◆ What the task asks: Scan the entries below. Report each line where the string "controllati" occurs.

◆ Available data:

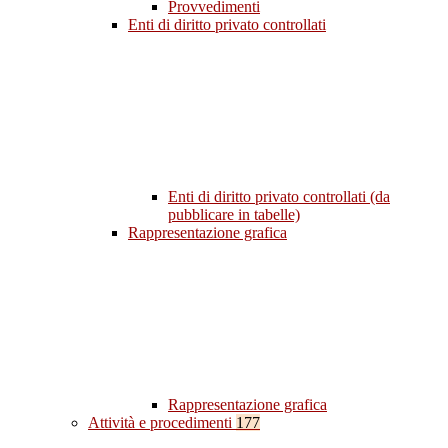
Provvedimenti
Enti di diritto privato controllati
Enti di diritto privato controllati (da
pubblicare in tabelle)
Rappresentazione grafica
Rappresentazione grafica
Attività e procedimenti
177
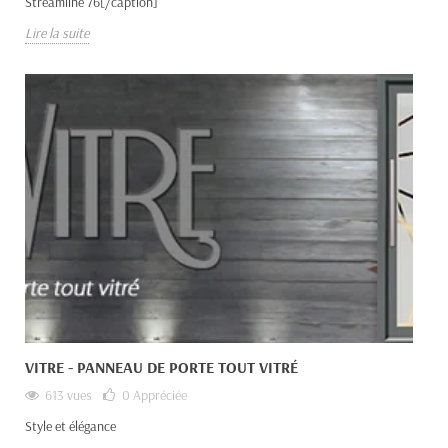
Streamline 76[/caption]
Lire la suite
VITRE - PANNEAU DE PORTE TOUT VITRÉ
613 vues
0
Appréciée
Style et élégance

◆ Answer for the task:
Enti di diritto privato controllati
Enti di diritto privato controllati (da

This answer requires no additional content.